Neste particular, entendemos que não tem qualquer caráter juridicamente vinculante (carecem totalmente de legitimidade e de obrigatoriedade) tanto as normas que porventura recusem a dignidade de personalidade moral a qualquer pessoa, grupo ou classe –  isto é , que lhes excluam a qualidade de sujeitos autônomos de direito (com os direitos e deveres implicados pela sua válida e legítima integração na comunidade) para os reduzirem a meros objetos de  coação política , econômica ou administrativa – , como as normas que lhes definam um estatuto de direitos e deveres que não esteja fundado no sentido axiológico de uma comunidade que a todos autônoma e totalizantemente integre[5] .

Nestes casos, e ainda que nos encontremos na presença de mandados emitidos por um legislador formalmente habilitado e acompanhados por uma organizada garantia coativa, o que se nos oferece são autênticas perversões do ato de legislar. Não podem, com efeito, considerar-se de outro modo as normas abertamente contrárias à idéia de direito e, portanto, violadoras daquela mesma função axiológico-normativa em que terão de justificar-se como normas jurídicas válidas e legítimas.

Assim que parece haver um sentido comum de que o direito moderno  segue exigindo um momento de incondicionalidade que obedece a sua necessária vinculação com a moral, ou seja, de que não se tornou exclusivamente instrumental como pretendem algumas variantes do positivismo jurídico. E porque o fenômeno jurídico não surgiu do “nada”, a ética parece estar intimamente ligada ao direito: todas as normas jurídicas foram criadas a partir de um juízo ético surgidos para harmonizar os vínculos sociais relacionais que estabelecemos ao longo de nossa evolucionada existência. 

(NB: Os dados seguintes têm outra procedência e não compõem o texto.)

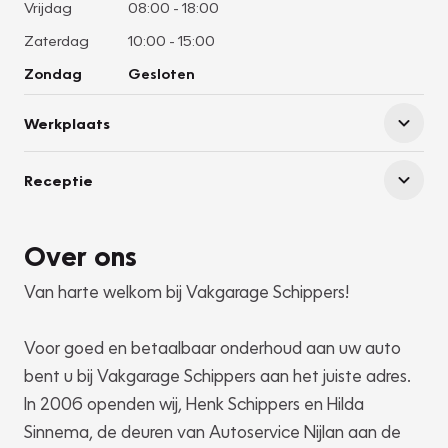
Vrijdag
08:00
-
18:00
Zaterdag
10:00
-
15:00
Zondag
Gesloten
Werkplaats
Receptie
Over ons
Van harte welkom bij Vakgarage Schippers!
Voor goed en betaalbaar onderhoud aan uw auto
bent u bij Vakgarage Schippers aan het juiste adres.
In 2006 openden wij, Henk Schippers en Hilda
Sinnema, de deuren van Autoservice Nijlan aan de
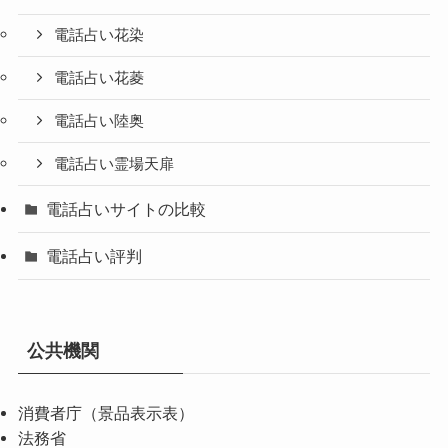
電話占い花染
電話占い花菱
電話占い陸奥
電話占い霊場天扉
電話占いサイトの比較
電話占い評判
公共機関
消費者庁（景品表示表）
法務省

 De fato, é essa pretensão de correção moral que permite distinguir entre o Direito  e a força bruta , que permite distinguir (ou não) entre a ordem de um delinqüente (“a bolsa ou a vida”) e a ordem de cobrança de uma determinada contribuição , enfim, que permite considerar o direito como uma estratégia sócio-adaptativa, uma práxis social destinada a gerar discursos jurídicos materialmente justos e com potencial capacidade de consenso para a solução de determinados problemas práticos relativos aos vínculos sociais relacionais elementares através dos quais os homens constroem estilos aprovados de interação e estrutura social.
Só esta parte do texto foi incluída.